Boy wonder Justin Bieber, spectacular Taylor Swift shine



Justin Bieber, the hot new pop sensation making tween girls swoon, opened for country/pop darling Taylor Swift, who dazzled the crowd for two hours.

This was the final show of Swift’s 15-month, 110-date tour. A sold-out audience of 56,858 roared like a jetliner on takeoff when Swift, dressed in white as a drum majorette, hit the stage at 8:45 and launched into her big hit “You Belong With Me.”

Before the song was over, she was in a short silver dress and running around with a matching acoustic guitar, one of at least eight costume changes.

“I have fallen completely in love with you after only two songs,” she said, after “Our Song.” “I love you like I love sparkly dresses.” “I love you like I love burning my ex-boyfriend’s pictures.”

Later, there was a “Crimes of Passion” video segment, depicting “victims” of Swift’s songs. Teen heartbreak and subsequent revenge are favorite themes. She closed the regular set with “Picture to Burn,” with flames on the giant video screens.

Swift, 20, is, nominally, a country artist. There were a fiddle and banjo here and there and she did a four-song midset acoustic segment (she started from a ministage in the mezzanine and hugged numerous fans upon exiting) - but, really, this is all about arena pop. A Madonna-like spectacle, just not quite as racy. Swift is a superstar, but projected a between-song awe, expressing amazement at the overwhelming applause.

She acted out skits, danced with a partner during “Teardrops on My Guitar,” tossed a chair during the kiss-off rocker “Forever and Always,” and used six formally dressed dancers for the wistful, but soaring, “Love Story.”

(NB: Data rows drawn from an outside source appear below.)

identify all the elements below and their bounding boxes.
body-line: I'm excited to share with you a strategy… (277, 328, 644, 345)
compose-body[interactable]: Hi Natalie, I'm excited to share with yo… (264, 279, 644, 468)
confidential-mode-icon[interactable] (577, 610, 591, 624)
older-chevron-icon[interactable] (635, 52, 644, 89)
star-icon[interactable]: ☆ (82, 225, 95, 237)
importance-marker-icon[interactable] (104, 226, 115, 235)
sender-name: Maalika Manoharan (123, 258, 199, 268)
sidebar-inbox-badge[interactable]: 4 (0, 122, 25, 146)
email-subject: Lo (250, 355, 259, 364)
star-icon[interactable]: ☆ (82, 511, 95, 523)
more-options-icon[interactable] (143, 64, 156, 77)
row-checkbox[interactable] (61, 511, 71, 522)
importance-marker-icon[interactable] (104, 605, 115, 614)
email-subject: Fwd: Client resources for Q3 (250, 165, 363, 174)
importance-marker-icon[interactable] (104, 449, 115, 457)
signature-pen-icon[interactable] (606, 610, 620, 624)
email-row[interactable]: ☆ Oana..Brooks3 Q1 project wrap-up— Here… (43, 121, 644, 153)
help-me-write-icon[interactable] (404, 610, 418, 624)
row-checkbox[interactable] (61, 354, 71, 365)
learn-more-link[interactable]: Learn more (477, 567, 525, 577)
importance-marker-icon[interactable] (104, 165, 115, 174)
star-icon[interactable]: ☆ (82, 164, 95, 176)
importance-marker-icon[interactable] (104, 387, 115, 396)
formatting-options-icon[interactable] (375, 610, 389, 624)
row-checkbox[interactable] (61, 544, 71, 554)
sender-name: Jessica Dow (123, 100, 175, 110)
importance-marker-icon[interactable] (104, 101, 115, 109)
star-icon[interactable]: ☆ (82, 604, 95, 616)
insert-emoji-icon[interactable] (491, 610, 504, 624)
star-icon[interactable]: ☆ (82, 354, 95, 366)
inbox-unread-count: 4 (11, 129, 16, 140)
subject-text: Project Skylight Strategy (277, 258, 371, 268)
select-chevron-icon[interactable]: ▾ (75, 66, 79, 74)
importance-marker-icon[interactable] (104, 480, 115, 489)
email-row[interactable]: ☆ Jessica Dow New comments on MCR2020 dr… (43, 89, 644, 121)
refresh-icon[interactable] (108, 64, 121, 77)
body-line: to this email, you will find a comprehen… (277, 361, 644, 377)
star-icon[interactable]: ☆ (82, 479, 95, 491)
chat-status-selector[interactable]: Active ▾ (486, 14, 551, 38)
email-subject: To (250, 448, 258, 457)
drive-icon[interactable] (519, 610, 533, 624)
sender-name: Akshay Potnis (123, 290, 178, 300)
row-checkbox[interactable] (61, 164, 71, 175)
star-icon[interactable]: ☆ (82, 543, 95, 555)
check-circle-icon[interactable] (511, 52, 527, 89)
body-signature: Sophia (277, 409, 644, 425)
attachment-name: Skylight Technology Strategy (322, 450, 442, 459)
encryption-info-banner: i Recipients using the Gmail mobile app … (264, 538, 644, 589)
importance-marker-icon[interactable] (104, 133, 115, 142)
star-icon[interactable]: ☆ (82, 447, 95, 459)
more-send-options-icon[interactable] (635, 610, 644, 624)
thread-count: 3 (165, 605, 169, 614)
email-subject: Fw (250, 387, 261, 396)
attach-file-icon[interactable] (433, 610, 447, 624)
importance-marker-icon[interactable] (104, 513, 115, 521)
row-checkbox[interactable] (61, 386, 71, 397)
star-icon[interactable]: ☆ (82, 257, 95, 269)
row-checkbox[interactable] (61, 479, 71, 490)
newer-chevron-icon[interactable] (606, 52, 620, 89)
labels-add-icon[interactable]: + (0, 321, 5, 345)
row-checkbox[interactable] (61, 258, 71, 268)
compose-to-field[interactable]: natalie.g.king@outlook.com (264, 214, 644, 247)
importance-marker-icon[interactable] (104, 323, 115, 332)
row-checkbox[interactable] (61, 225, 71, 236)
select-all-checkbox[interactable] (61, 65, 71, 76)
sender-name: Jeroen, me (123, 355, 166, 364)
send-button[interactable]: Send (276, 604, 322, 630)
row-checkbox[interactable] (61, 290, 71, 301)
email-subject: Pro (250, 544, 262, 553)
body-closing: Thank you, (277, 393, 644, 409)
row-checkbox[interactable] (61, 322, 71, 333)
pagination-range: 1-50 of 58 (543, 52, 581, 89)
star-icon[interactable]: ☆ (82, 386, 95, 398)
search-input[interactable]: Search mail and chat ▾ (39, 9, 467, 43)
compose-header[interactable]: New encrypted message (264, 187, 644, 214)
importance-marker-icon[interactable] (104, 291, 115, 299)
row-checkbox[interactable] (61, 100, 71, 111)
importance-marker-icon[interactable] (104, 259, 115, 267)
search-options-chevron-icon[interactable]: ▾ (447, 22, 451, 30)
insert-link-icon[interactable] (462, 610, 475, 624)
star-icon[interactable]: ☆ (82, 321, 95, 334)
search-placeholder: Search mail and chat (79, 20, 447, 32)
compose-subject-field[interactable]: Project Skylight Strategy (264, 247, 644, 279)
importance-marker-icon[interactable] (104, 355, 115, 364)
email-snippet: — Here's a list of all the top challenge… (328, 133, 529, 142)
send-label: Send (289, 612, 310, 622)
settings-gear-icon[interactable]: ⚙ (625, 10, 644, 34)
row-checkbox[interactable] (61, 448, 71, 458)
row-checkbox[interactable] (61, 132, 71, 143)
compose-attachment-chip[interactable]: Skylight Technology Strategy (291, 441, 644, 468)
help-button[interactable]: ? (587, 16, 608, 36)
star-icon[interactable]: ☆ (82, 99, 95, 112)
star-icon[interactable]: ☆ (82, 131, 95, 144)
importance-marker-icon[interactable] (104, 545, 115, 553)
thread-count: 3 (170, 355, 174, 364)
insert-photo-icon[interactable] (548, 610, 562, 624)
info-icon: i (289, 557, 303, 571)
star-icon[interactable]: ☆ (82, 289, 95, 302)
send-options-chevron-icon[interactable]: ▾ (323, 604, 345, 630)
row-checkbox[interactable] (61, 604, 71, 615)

Over the top? At times. But Swift has sizzle and substance. Her songs sport a boatload of hooks, and she’s got panache. During the encore, “Jump Then Fall,” heart-shaped confetti was shot from the stage. A lovefest. Then she closed with “Should Have Said No,” about a guy who cheated on her.

Bieber, like the young Justin Timberlake, offered himself as an approachable tween dream, mixing pop, hip-hop and r & b. He spent most of his half-hour on the catwalk in front of the stage, and brought one joy-stunned girl up for “One Less Lonely Girl.”

The apple-cheeked Bieber, 16, co-writes most of his music, and it’s both formulaic and catchy. The closer was the soaring “Baby.”

Bieber did a medley of Michael Jackson’s “Gotta Be Starting Something” and Aerosmith’s “Walk This Way.” He took a break from the mic to close it with a big walloping turn at the drums. A very lucky fan took one of those sticks home.

Gloriana and Kellie Pickler opened with sunshine-y people-pleasing sets of hard rock-country pop.